Bayer AG, Bayer Technology Services, 51368 Leverkusen, Germany.
BMC Med Genomics. 2011 Oct 14;4:73. doi: 10.1186/1755-8794-4-73.
Identifying stable gene lists for diagnosis, prognosis prediction, and treatment guidance of tumors remains a major challenge in cancer research. Microarrays measuring differential gene expression are widely used and should be versatile predictors of disease and other phenotypic data. However, gene expression profile studies and predictive biomarkers are often of low power, requiring numerous samples for a sound statistic, or vary between studies. Given the inconsistency of results across similar studies, methods that identify robust biomarkers from microarray data are needed to relay true biological information. Here we present a method to demonstrate that gene list stability and predictive power depends not only on the size of studies, but also on the clinical phenotype.
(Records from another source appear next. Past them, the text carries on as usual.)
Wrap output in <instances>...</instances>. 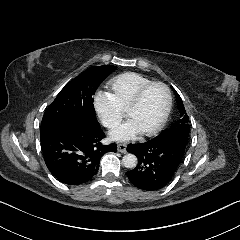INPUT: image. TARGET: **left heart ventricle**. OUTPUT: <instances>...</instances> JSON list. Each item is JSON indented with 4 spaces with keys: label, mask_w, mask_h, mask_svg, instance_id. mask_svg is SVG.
Returning a JSON list of instances; mask_svg holds the SVG:
<instances>
[{
    "label": "left heart ventricle",
    "mask_w": 240,
    "mask_h": 240,
    "mask_svg": "<svg viewBox=\"0 0 240 240\" xmlns=\"http://www.w3.org/2000/svg\"><path fill=\"white\" fill-rule=\"evenodd\" d=\"M165 105V93L161 87L154 86L146 91L140 105L128 115L142 131L152 129L161 119Z\"/></svg>",
    "instance_id": "1"
}]
</instances>
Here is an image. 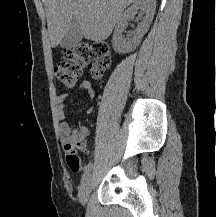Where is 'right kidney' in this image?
I'll return each mask as SVG.
<instances>
[{"label": "right kidney", "instance_id": "obj_1", "mask_svg": "<svg viewBox=\"0 0 216 217\" xmlns=\"http://www.w3.org/2000/svg\"><path fill=\"white\" fill-rule=\"evenodd\" d=\"M140 10L145 14L143 20L137 26L136 34L126 39L122 32L128 26V22L134 18ZM156 10V0H135L134 3L120 16L112 37V46L115 52L128 53L136 49L142 37L148 31Z\"/></svg>", "mask_w": 216, "mask_h": 217}]
</instances>
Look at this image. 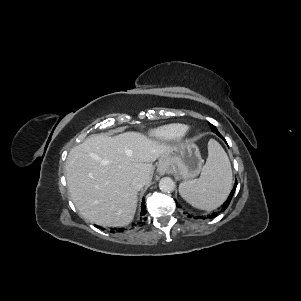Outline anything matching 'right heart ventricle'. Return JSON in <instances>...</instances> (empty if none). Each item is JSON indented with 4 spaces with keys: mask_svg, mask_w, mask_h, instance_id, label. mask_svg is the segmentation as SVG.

Our method projects genomic tumor expression data to a lower dimensional space representing the main variation in the data. Some information regarding the phenotype resides in this low dimensional space, while some information resides in the residuum. We then introduce an information ratio (IR) as a metric defined by the partition between projected and residual space. Upon grouping phenotypes such as tumor tissue, histological grades, relapse, or aging, we show that higher IR values correlated with phenotypes that yield less robust biomarkers whereas lower IR values showed higher transferability across studies. Our results indicate that the IR is correlated with predictive accuracy. When tested across different published datasets, the IR can identify information-rich data characterizing clinical phenotypes and stable biomarkers.
The IR presents a quantitative metric to estimate the information content of gene expression data with respect to particular phenotypes.
鉴定用于肿瘤诊断、预后预测和治疗指导的稳定基因列表仍然是癌症研究中的一个主要挑战。测量差异基因表达的微阵列被广泛应用,并且应该是疾病和其他表型数据的多功能预测因子。然而,基因表达谱研究和预测生物标志物的功效往往较低,需要大量样本进行稳健的统计分析,或者在研究之间存在差异。鉴于类似研究的结果不一致,需要有从微阵列数据中识别稳健生物标志物的方法来传递真实的生物学信息。在这里,我们提出了一种方法来证明基因列表的稳定性和预测能力不仅取决于研究的规模,还取决于临床表型。
我们的方法将基因组肿瘤表达数据投影到一个较低维度的空间中,代表数据的主要变化。一些关于表型的信息驻留在这个低维空间中,而一些信息驻留在残差中。然后,我们引入了一个信息比(IR)作为一个度量标准,由投影空间和残差空间之间的划分定义。在对肿瘤组织、组织学分级、复发或老化等表型进行分组后,我们表明,较高的 IR 值与产生不稳健生物标志物的表型相关,而较低的 IR 值则表现出较高的跨研究可转移性。我们的结果表明,IR 与预测准确性相关。当在不同的已发表数据集上进行测试时,IR 可以识别出以临床表型和稳定生物标志物为特征的富含信息的数据。
IR 提供了一种定量度量标准,可以估计特定表型的基因表达数据的信息量。